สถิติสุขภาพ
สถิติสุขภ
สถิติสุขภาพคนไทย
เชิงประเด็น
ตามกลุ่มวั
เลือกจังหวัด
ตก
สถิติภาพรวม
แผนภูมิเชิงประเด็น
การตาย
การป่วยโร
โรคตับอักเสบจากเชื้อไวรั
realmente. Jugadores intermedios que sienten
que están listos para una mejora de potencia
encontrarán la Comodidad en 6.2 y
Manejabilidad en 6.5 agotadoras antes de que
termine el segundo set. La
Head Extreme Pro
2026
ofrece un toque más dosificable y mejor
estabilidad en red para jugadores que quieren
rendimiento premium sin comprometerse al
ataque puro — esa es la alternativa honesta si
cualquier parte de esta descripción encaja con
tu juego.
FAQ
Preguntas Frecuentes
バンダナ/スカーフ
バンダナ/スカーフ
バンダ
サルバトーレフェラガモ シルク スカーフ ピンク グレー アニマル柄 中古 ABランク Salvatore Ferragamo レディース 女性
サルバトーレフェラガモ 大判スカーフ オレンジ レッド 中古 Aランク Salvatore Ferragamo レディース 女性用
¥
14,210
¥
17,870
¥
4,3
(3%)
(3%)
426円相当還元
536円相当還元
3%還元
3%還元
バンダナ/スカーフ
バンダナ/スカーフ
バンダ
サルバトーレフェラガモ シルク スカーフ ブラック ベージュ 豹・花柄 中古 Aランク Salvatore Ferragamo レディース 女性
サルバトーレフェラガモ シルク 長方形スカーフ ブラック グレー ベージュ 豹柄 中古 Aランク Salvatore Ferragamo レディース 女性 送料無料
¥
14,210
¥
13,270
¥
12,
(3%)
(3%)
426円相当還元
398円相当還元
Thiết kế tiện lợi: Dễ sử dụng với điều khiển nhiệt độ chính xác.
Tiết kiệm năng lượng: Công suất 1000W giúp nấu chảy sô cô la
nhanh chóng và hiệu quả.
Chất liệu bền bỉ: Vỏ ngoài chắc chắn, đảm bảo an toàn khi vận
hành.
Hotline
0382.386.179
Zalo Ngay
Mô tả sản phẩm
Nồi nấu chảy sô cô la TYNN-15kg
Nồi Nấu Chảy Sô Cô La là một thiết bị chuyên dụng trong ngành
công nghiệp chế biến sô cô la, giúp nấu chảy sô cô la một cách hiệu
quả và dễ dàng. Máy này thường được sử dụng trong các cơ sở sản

**Exercise prompt**
Your task is to quote the lines above, beginning with the first and ending with the one that holds "サルバトーレフェラガモ シルク スカーフ ピンク".

**Finished exercise**
สถิติสุขภาพ
สถิติสุขภ
สถิติสุขภาพคนไทย
เชิงประเด็น
ตามกลุ่มวั
เลือกจังหวัด
ตก
สถิติภาพรวม
แผนภูมิเชิงประเด็น
การตาย
การป่วยโร
โรคตับอักเสบจากเชื้อไวรั
realmente. Jugadores intermedios que sienten
que están listos para una mejora de potencia
encontrarán la Comodidad en 6.2 y
Manejabilidad en 6.5 agotadoras antes de que
termine el segundo set. La
Head Extreme Pro
2026
ofrece un toque más dosificable y mejor
estabilidad en red para jugadores que quieren
rendimiento premium sin comprometerse al
ataque puro — esa es la alternativa honesta si
cualquier parte de esta descripción encaja con
tu juego.
FAQ
Preguntas Frecuentes
バンダナ/スカーフ
バンダナ/スカーフ
バンダ
サルバトーレフェラガモ シルク スカーフ ピンク グレー アニマル柄 中古 ABランク Salvatore Ferragamo レディース 女性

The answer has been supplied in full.